É estranho num dia você estar bem e no outro acordar doente. Talvez fosse mais um resfriado de inverno. O difícil era se levantar, principalmente com a cabeça girando e o nariz escorrendo como a chuva que caía da telha do lado de fora. Já que, infelizmente, como digo eu, domingo era dia de missa e obviamente minha tia me arrastaria nem se tivesse com varíola.

Olhei pela a janela daquele quartinho. — Um “armário”, seria um nome mais apropriado, já que meus primos insistiam em deixar seu excesso de roupas, guardadas por lá. — Por um momento estremeci com os trovões. Julho não é mês de chuva, mas quando caía era para devastar quem ousava ficar por debaixo. Aquela, em especial, talvez tenha sido uma das piores que já vi. Fiquei pensando na colheita, esse tipo de temporal com certeza nos causaria algum prejuízo. Não que eu me importasse de algum modo, só de ver a cara de frustrado de Anthony até que não seria tão ruim.

Duas batidas violentas na porta me espantaram.

 — Já estamos saindo para a missa, se apresse! — era a voz taquara rachada de minha tia.

Mas a final, quem é que vai a missa numa enxurrada dessas?! Minha tia, com certeza. Ela é o que eu chamo de “devota fanática” ou “doente de Deus”, do tipo que se você pisar um centímetro que seja para a direita da palavra do divino, será castigado e irá para o inferno. Lembro-me de quando fui pego beliscando um pedaço de carne cozida que nosso vizinho pagão havia feito durante a quaresma.
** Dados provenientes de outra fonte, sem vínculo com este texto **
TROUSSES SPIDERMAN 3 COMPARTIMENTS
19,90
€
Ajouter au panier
Nunca a vi tão indignada, e o coitado do moço sumiu da cidade desde então. Certamente ela o dedurou ao padre e as autoridades locais. “São filhos do Tinhoso” – acusava ela os não cristãos e protestantes, morrendo de medo de falar o nome do coisa ruim. Sobre os índios, em específico, dizia ela que eram selvagens e pecadores sem caráter. O senhor Porã, no entanto, parecia completamente o oposto, um sujeito divertido, engraçado e sempre que eu o visitava, contava-me histórias de sua tribo e seus deuses, por isso, desde aquele dia, guardei mágoa de minha tia e rancor de seu fanatismo ferrenho.
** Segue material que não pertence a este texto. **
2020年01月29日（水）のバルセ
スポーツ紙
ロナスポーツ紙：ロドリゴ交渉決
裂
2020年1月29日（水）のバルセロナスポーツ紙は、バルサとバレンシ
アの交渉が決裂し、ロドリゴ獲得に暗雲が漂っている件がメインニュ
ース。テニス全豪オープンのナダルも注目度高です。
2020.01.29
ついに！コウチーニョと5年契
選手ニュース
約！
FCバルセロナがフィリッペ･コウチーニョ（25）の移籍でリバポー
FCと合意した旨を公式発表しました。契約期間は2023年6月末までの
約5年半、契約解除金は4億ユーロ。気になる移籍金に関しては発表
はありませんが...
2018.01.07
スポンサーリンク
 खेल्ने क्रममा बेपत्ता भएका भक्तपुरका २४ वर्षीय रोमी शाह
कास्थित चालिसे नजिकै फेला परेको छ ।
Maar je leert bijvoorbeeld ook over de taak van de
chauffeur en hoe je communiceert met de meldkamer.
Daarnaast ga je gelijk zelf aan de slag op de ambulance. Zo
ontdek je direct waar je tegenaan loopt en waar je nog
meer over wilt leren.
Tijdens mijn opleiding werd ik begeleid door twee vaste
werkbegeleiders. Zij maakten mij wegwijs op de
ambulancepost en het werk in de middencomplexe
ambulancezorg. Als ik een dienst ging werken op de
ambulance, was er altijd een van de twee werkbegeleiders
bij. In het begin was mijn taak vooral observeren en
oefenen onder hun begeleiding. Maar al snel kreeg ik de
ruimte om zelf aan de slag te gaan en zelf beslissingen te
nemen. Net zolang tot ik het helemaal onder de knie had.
 Seguimos de carruagem até a Catedral de Nossa Senhora da Ponte. A chuva já havia cessado no meio do caminho e o sol da manhã brotou entre algumas nuvens negras. Minha tia disse que Deus fez isso para que não molhássemos a igreja ao entrar.
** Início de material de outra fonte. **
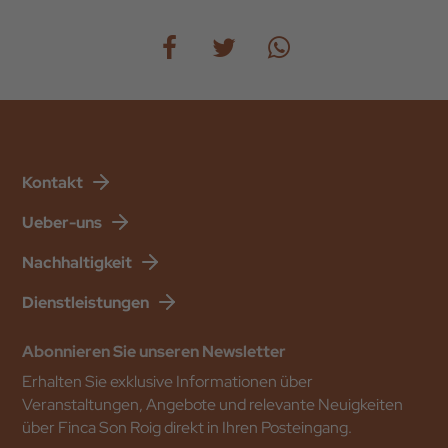
Kontakt
Ueber-uns
Nachhaltigkeit
Dienstleistungen
Abonnieren Sie unseren Newsletter
Erhalten Sie exklusive Informationen über
Veranstaltungen, Angebote und relevante Neuigkeiten
über Finca Son Roig direkt in Ihren Posteingang.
 Confesso que preferia ficar uma ou duas horas naquele prédio melancólico do que em casa, acatando as ordens de Anthony como um cachorro. Ele não ia na missa ao domingo, em vez disso, dizia a minha tia que fazia sua reza na capelinha da fazenda, o que duvido muito. Ela não questionava, mas eu achava irônico ela obrigar justamente eu a ir e não o próprio filho. Meus outros primos também estavam lá, Edward e Natanael. Edward, infelizmente. Como já se era de esperar, a primeira coisa que fez, ao sairmos da carruagem, foi estender a perna para a frente de onde andava, me fazendo mergulhar na poça d’água barrenta ao chão. Ele riu; o irmão, por outro lado, ficou sem graça e não disse nada, virando o rosto. Minha tia nem mesmo olhou para trás. "Parem de enrolação!" — a escutei dizer. Juro que senti vontade de esmagar a cara dele com um soco, mas o que um garoto de treze anos pode fazer de frente a um de dezesseis? Sim, eram gêmeos e completamente o oposto um do outro. Enquanto o mais velho resolveu me pegar para Cristo, o outro ficava quieto na dele, morrendo de medo de irritar seus irmãos, embora não parecesse concordar com aquele escárnio gratuito.

 Voltamos à residência com um sol bem menos tímido. Anthony nos aguardava com o peito estufado de frente a casa. Eu já o havia mencionado, certo? Filho mais velho de meu tio George, deveria ter, sei lá, uns vinte um, vinte e dois anos. Era um rapaz bonito e alto, devo admitir, ombro largo, forte, cabelos pretos como todos na família e com uma personalidade de Ivan, o terrível.